A First Nations woman from Saskatchewan whose daughter disappeared in 2007 is attempting to launch a class-action lawsuit against the RCMP on behalf of all families of murdered and missing Indigenous women, saying the force failed to adequately investigate the crimes.
The statement of claim, which was filed in Federal Court on Thursday, comes as a national inquiry continues to look into why the number of Indigenous women in Canada who fall victim to violence is so disproportionately high.
Diane BigEagle is claiming $500-million in general damages, and another $100-million in punitive damages, on behalf of all families of Indigenous women who have been murdered or been missing for more than 30 days and whose disappearance was reported to the RCMP.
The statement of claim alleges the force’s investigative decisions have been, and continue to be, plagued by overt and covert racism and discrimination. And, it says, the RCMP’s inadequate investigations mean criminals do not fear prosecution, which has increased the number of violent deaths among Indigenous women and girls.
Tony Merchant, the lawyer for Ms. BigEagle, said Thursday that the case is about the RCMP’s “failure to police as they are supposed to be policing” when the victims are Indigenous and female.
Mr. Merchant said he expects any judge who is asked to certify the suit as a class action may ask whether the failings of the RCMP should instead be assessed on a case-by-case basis. But Mr. Merchant said he hopes to establish, through statistical evidence, that there is a “commonality” of failings in these cases that warrants a class action.
Individually, Mr. Merchant said, none of the families of the missing and murdered women has the resources to take on the RCMP or the federal government over the inadequate handling of their loved one’s murder or disappearance. “But we believe we can succeed for them as a group.”
The RCMP said Thursday afternoon it had not had time to review the statement of claim and could not address any of the allegations contained within it.
A Statistics Canada report released last year said that Indigenous women in Canada are 2.7 times more likely to face violence than non-Indigenous women, and that the proportion of female murder victims who are Indigenous has increased from 9 per cent of all female homicide victims in 1980 to 24 per cent in 2015.
But a 2014 RCMP report also found that murders of Indigenous and non-Indigenous women were solved at about the same rate – just more than 80 per cent.

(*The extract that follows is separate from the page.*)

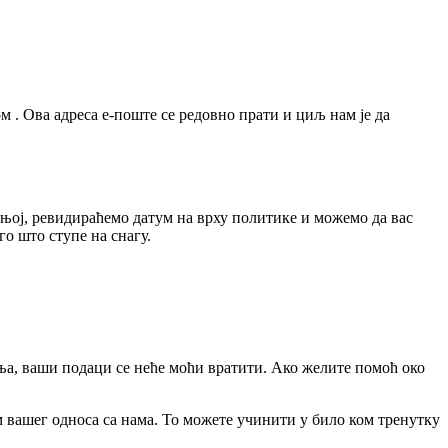
. Ова адреса е-поште се редовно прати и циљ нам је да
њој, ревидираћемо датум на врху политике и можемо да вас
о што ступе на снагу.
ња, ваши подаци се неће моћи вратити. Ако желите помоћ око
м вашег односа са нама. То можете учинити у било ком тренутку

Ms. BigEagle’s daughter Danita, a 22-year-old mother of two, has been missing since February, 2007, and is presumed dead.

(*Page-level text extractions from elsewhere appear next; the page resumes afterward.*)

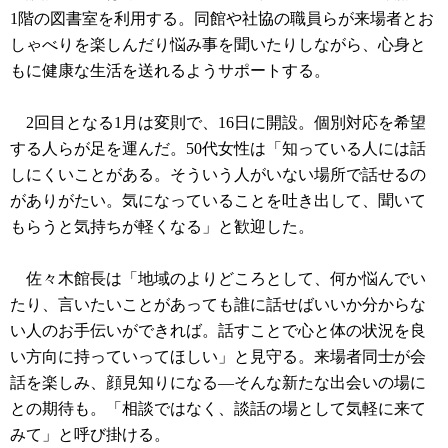
1階の図書室を利用する。同館や社協の職員らが来場者とお
しゃべりを楽しんだり悩み事を聞いたりしながら、心身と
もに健康な生活を送れるようサポートする。
2回目となる1月は変則で、16日に開設。個別対応を希望
する人らが足を運んだ。50代女性は「知っている人には話
しにくいことがある。そういう人がいない場所で話せるの
がありがたい。気になっていることを吐き出して、聞いて
もらうと気持ちが軽くなる」と歓迎した。
佐々木館長は「地域のよりどころとして、何か悩んでい
たり、言いたいことがあっても誰に話せばいいか分からな
い人のお手伝いができれば。話すことで心と体の状況を良
い方向に持っていってほしい」と見守る。来場者同士が会
話を楽しみ、顔見知りになる―そんな新たな出会いの場に
との期待も。「相談ではなく、談話の場として気軽に来て
みて」と呼び掛ける。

Ms. BigEagle says she contacted police quickly after Danita went missing, but they brushed her off with assurances that she would soon come home.

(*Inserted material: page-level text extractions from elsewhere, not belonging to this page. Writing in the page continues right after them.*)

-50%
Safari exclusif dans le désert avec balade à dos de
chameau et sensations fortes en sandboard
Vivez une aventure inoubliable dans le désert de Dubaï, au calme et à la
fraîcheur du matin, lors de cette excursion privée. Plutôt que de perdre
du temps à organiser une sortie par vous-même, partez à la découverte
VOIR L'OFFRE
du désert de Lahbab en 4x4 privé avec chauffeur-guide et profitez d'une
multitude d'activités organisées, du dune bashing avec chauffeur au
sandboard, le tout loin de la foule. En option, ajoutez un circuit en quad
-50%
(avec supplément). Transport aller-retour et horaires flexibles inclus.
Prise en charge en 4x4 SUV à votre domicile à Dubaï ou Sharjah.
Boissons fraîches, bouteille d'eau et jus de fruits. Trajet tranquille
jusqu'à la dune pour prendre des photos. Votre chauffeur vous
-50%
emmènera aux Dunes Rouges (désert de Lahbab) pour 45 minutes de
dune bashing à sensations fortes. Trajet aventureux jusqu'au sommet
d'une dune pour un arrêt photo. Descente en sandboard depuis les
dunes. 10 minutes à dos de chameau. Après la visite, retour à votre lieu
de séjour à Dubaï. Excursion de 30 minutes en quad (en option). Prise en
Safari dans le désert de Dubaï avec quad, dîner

She estimates, in her statement of claim, that she has met with RCMP officers more than 50 times in the intervening years, often with the families of other murdered and missing Indigenous women. But, according to the statement of claim, “most of the time they [the police] did not write anything down and they did not seem to be paying attention to her.”
The statement of claim says families of victims have been subjected to unnecessary and preventable mental anguish as a result of the RCMP’s failures. It also says the RCMP tolerated racist attitudes that created stereotypical thinking that led to inadequate investigations.
Mr. Merchant said Ms. BigEagle was inspired to file the lawsuit after attending a hearing of the inquiry into missing and murdered Indigenous women and being left with the impression that the commissioners are not interested in closely examining wrongdoing by police.
The inquiry spent five days in June holding hearings on police policies and practices, and said last year it would be reviewing the conduct of police officers. But it does not have the mandate to assign blame for a failed investigation or prosecution.